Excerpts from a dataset
▬▬▬▬▬▬▬▬▬▬
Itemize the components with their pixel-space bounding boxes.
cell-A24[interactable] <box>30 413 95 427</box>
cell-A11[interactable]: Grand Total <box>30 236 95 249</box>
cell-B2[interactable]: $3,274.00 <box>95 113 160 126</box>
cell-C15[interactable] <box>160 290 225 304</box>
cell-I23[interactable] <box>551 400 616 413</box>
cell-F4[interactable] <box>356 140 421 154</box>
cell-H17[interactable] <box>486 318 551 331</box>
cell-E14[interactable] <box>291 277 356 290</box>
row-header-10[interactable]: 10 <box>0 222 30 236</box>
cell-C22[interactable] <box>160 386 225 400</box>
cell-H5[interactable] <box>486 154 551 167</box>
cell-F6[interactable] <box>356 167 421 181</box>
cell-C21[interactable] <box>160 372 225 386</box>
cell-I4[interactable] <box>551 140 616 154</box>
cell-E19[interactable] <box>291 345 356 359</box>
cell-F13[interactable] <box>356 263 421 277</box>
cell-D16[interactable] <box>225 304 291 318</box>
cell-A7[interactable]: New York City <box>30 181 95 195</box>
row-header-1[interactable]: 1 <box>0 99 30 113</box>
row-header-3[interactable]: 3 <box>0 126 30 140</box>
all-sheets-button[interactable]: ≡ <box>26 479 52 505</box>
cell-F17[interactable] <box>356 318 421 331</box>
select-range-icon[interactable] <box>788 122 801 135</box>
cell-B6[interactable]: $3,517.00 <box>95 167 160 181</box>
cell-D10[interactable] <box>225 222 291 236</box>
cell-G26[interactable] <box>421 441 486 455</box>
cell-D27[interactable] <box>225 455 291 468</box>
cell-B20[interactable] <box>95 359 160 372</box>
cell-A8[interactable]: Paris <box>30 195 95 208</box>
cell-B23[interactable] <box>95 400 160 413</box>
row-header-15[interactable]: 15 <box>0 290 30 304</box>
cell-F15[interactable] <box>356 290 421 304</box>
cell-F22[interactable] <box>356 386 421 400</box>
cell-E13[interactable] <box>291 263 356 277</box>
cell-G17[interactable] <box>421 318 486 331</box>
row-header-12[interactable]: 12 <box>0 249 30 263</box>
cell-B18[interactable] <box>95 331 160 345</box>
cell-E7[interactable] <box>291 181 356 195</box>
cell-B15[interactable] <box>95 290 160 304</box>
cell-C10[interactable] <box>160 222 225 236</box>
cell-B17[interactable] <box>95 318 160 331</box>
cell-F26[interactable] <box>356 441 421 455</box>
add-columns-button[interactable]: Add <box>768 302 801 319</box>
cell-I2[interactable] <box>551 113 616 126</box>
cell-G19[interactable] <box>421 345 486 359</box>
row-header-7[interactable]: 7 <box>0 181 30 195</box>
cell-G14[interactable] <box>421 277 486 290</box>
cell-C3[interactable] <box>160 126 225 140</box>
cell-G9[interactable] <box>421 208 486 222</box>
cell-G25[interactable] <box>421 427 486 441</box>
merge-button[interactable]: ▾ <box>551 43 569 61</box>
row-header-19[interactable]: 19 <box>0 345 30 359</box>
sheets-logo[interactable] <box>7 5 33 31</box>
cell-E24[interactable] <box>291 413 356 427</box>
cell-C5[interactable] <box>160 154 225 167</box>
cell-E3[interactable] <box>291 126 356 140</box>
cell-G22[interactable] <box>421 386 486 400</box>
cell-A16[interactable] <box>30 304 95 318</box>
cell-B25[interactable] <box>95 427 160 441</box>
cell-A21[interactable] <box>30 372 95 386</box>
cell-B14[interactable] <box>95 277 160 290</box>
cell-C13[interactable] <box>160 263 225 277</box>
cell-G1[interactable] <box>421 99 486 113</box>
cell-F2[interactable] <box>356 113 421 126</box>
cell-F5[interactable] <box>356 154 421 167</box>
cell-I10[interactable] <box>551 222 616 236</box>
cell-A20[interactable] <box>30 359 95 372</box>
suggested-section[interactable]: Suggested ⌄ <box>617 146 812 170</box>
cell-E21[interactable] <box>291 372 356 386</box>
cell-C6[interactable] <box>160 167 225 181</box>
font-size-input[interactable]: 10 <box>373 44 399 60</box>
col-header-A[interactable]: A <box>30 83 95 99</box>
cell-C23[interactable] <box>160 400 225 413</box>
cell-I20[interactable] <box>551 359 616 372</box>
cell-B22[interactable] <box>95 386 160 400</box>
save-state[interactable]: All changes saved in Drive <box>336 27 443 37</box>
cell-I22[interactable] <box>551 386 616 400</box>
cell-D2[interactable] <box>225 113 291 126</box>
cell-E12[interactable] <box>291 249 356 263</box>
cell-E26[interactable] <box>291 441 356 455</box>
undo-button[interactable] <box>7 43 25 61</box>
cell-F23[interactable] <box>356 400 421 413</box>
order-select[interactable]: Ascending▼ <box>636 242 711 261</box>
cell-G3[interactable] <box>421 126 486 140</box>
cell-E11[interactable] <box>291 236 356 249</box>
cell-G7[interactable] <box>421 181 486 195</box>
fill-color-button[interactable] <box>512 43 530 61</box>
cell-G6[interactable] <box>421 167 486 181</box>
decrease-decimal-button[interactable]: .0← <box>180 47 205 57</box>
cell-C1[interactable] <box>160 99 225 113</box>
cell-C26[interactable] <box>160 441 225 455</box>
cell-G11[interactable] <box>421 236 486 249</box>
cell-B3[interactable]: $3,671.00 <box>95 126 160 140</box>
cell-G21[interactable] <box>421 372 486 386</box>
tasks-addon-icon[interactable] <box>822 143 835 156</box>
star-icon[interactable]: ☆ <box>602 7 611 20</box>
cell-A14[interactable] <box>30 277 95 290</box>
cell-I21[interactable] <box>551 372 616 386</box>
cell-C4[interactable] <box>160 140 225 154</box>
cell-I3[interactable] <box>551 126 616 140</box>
▬▬▬▬▬▬▬▬▬▬
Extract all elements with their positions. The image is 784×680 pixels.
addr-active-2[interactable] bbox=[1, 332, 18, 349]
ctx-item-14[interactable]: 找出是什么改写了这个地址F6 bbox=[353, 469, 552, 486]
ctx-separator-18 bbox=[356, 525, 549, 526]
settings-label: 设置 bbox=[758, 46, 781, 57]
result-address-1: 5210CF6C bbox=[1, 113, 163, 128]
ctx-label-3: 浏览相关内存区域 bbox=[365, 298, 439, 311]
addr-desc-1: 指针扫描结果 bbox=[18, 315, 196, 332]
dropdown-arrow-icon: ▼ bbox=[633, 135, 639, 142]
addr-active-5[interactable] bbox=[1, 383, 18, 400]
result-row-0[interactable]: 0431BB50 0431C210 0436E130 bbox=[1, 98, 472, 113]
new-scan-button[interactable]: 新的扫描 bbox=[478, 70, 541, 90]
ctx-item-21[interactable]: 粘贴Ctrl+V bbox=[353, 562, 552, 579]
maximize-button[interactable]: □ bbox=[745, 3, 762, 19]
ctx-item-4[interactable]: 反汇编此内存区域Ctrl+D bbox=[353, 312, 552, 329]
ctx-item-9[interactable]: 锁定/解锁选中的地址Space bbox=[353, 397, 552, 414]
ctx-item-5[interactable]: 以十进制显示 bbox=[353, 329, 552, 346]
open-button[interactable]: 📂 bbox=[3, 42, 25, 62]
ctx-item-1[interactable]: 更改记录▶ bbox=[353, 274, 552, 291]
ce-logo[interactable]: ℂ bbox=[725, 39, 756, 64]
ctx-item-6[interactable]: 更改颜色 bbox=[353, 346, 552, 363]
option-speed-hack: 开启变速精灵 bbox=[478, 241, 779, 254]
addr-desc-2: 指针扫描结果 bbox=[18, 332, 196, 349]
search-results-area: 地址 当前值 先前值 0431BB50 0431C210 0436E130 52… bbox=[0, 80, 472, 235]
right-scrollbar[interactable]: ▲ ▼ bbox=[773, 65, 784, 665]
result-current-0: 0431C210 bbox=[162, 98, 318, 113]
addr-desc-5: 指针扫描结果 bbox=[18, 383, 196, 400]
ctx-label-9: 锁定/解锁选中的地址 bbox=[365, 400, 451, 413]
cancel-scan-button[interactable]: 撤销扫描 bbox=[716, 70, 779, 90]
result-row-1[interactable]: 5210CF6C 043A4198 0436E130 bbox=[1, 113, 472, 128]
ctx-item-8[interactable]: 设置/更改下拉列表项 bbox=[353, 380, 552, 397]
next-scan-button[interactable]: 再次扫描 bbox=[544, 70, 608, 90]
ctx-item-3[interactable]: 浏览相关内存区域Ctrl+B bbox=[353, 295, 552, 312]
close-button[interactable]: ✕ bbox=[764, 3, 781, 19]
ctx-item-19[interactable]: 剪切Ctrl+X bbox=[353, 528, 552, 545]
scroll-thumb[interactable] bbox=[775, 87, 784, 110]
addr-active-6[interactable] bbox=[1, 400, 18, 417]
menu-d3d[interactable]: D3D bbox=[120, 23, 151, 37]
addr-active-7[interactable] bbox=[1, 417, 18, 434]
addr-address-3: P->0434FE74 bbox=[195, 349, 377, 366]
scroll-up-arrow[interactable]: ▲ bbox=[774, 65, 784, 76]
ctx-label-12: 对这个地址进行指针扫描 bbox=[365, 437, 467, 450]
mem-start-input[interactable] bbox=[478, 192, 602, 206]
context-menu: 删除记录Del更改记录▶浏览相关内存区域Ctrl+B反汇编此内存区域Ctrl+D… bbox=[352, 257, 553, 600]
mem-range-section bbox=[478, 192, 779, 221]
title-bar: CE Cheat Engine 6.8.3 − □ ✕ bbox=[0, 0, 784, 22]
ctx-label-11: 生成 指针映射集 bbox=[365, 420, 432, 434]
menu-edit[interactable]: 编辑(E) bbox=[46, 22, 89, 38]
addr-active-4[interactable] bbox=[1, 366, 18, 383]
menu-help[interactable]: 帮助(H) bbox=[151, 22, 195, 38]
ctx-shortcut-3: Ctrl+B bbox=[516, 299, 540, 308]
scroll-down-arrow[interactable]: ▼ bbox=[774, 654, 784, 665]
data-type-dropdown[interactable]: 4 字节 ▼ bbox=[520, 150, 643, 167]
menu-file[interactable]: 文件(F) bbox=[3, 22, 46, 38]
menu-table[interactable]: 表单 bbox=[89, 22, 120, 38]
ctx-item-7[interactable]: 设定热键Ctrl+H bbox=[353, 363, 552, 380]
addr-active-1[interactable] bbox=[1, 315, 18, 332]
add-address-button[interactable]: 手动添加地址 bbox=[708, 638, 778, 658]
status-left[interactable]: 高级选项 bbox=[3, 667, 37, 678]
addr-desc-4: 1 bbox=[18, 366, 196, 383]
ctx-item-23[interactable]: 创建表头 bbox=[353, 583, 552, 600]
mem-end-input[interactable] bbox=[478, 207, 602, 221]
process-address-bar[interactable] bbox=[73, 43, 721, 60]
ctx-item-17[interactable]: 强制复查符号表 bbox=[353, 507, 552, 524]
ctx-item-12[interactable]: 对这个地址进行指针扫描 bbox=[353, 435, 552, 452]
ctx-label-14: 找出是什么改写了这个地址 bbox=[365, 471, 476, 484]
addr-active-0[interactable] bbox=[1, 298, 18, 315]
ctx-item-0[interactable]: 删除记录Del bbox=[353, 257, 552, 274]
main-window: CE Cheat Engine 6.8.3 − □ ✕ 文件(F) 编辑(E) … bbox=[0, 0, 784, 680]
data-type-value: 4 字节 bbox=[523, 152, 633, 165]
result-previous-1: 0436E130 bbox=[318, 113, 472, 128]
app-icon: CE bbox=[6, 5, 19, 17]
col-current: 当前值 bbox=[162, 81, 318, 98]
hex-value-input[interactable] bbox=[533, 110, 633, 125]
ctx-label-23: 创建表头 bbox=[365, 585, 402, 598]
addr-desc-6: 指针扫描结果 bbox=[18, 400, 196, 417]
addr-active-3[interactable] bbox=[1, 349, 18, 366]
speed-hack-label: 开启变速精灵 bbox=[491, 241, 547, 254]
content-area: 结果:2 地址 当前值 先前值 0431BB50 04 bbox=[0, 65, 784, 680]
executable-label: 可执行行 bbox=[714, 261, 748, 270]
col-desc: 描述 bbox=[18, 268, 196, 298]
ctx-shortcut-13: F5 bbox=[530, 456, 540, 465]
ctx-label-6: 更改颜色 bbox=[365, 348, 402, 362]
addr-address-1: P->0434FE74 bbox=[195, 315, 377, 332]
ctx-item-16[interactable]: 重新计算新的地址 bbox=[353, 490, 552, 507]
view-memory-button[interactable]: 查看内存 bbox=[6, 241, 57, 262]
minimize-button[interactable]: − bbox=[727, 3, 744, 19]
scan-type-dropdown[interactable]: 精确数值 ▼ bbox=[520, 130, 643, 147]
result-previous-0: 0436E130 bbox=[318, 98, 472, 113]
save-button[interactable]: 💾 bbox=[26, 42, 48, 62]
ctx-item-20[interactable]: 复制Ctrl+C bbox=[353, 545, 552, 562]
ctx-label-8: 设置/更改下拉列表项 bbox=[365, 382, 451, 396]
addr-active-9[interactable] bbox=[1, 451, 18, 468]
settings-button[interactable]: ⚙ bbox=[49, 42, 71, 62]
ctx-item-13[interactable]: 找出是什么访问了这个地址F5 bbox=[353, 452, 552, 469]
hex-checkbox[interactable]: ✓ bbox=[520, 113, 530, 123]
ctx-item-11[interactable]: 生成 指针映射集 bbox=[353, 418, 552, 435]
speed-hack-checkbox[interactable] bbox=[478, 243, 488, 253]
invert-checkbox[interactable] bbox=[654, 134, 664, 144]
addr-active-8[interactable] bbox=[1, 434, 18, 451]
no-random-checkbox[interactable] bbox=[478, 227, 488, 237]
▬▬▬▬▬▬▬▬▬▬
Your instructions - State only how many lines above contain "更改颜色".

Result for this exercise - 2